Nasal Tag...used to ID birds based on shape and color combo, similar to a neck band. Thats only the second one I've ever seen, with the first also on a Blue Bill......


----------



## AlvinDucksUnlimited (Jun 7, 2006)

*Tag*

Montana starting doing this banding process back in the 1950's. It was to monitor the effected breathing patterns of Bluebills at high altitudes. I heard the study was suspended due to ducks dying from nostril gynumania. Anybody else heard this?


----------



## Mojo281 (Sep 7, 2006)

Found this info on USGS website... http://www.pwrc.usgs.gov/bbl/homepage/aboutaux.cfm

*Nasal Markers* 
Nasal saddles and disks are used to study local movements and behavior of ducks. These markers are not as highly coordinated as goose collars, and only allow individual identification within the study area. Nasal saddles are fit over the bill and often have codes on them, while nasal disks are small pieces of plastic in various shapes and colors that are attached to opposite sides of the bill.​


----------



## JFolm (Apr 22, 2012)

Needs to be mounted!


----------



## CaptDocHoliday (Feb 3, 2011)

This one was killed last year in south MS by a buddy.


----------



## wtc3 (Aug 16, 2005)

I was hunting NW of Billings when I lived there in 2007 and a guy in our group killed a Bluebill that had the same thing. He reported it to Montana Game and Fish and they told him they were not aware of anyone keeping records on the "nasal birds". If I remember correctly, the most recent nasal markers ('03- '07) were part of a small study by a few guys from Delta Waterfowl.


----------



## justinsfa (Mar 28, 2009)

How does a bird breathe with those things?


----------



## El Capitan de No Fish (Sep 20, 2007)

axsbilly said:


> Montana starting doing this banding process back in the 1950's. It was to monitor the effected breathing patterns of Bluebills at high altitudes. I heard the study was suspended due to ducks dying from nostril gynumania. Anybody else heard this?

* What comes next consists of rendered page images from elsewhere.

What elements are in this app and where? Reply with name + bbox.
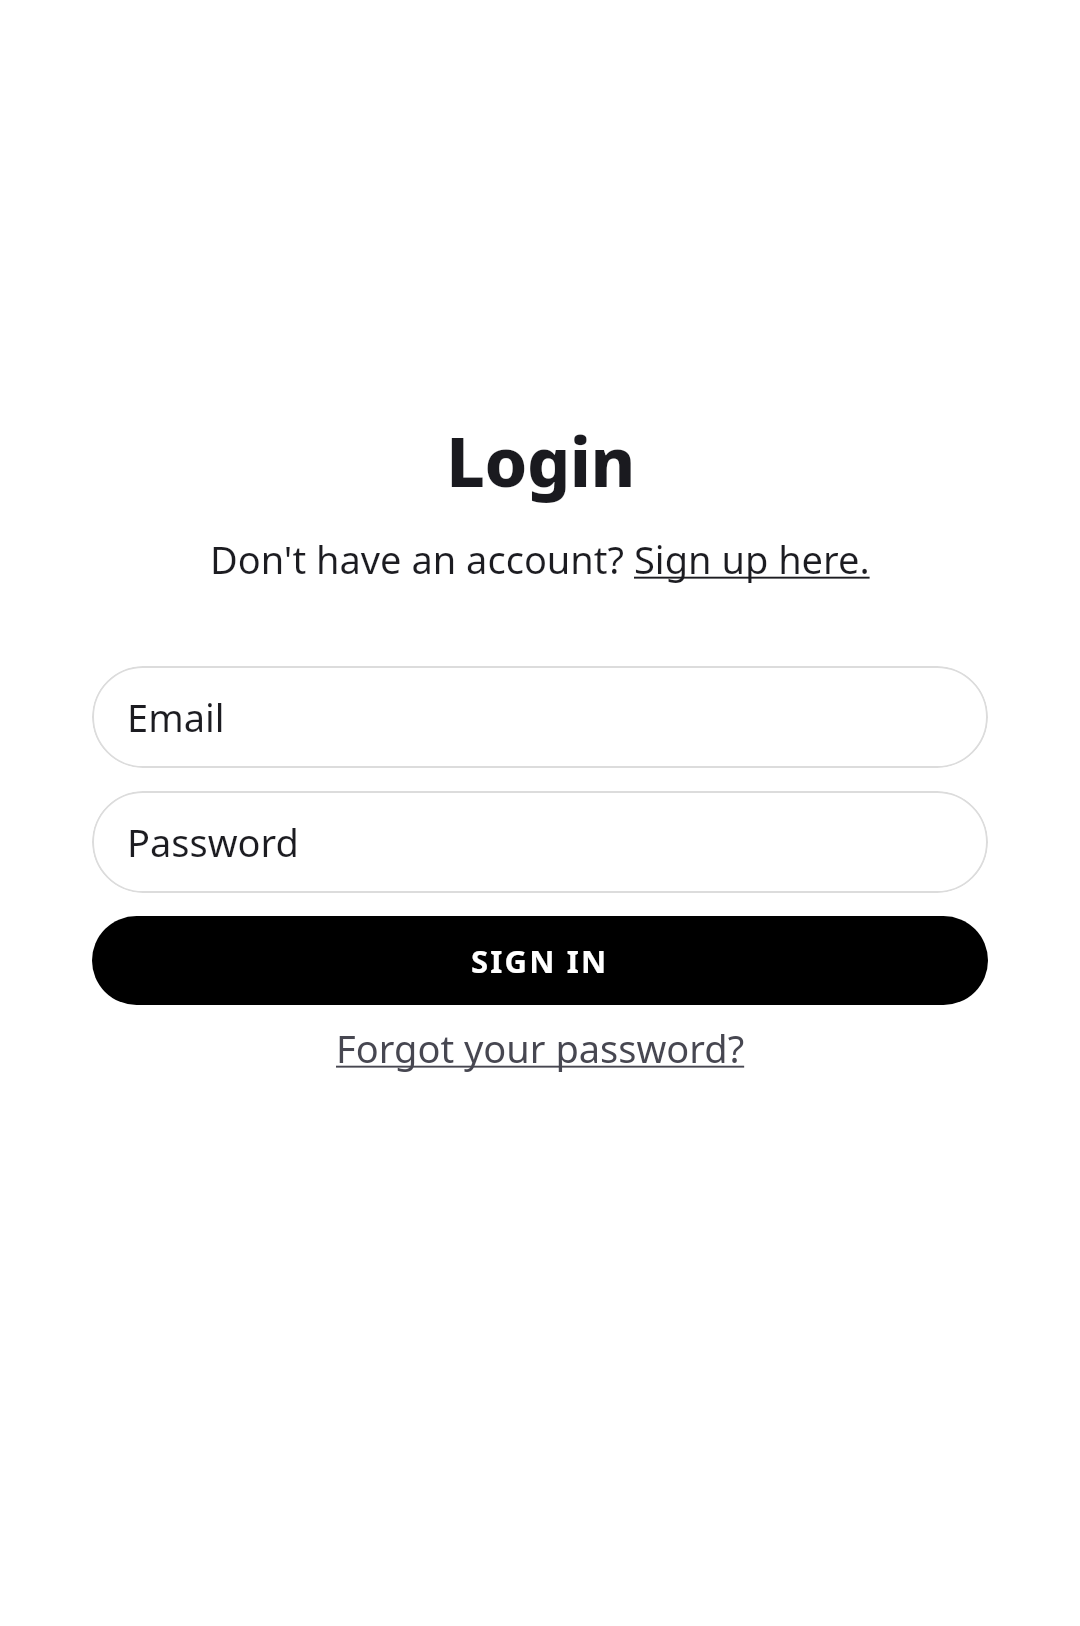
staticText: Login xyxy=(446,414,635,507)
staticText: Don't have an account? xyxy=(210,533,634,585)
button[interactable]: SIGN IN xyxy=(92,916,988,1005)
staticText: Password xyxy=(127,816,299,868)
button[interactable]: Sign up here. xyxy=(634,533,870,585)
staticText: Forgot your password? xyxy=(336,1022,745,1074)
button[interactable]: Forgot your password? xyxy=(336,1016,745,1080)
button[interactable]: Password xyxy=(92,791,988,893)
staticText: SIGN IN xyxy=(471,940,609,982)
button[interactable]: Email xyxy=(92,666,988,768)
staticText: Email xyxy=(127,691,225,743)
staticText: Sign up here. xyxy=(634,533,870,585)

No but that's some good BS.


----------



## B-Sell (Sep 7, 2005)

*pic*

what a great place to hunt some quack. look at that backdrop.


----------



## justletmein (Feb 11, 2006)

I'd be one ****** off duck if somebody netted me and gave me a friggin nose ring. Why can't they just use a normal band?


----------



## Mojo281 (Sep 7, 2006)

justletmein said:


> I'd be one ****** off duck if somebody netted me and gave me a friggin nose ring. Why can't they just use a normal band?


 The nasal markers are used to track local populations of birds, kinda like neck collars for geese... I'm sure it had a regular leg band too!


----------



## El Capitan de No Fish (Sep 20, 2007)

Mojo281 said:


> The nasal markers are used to track local populations of birds, kinda like neck collars for geese... I'm sure it had a regular leg band too!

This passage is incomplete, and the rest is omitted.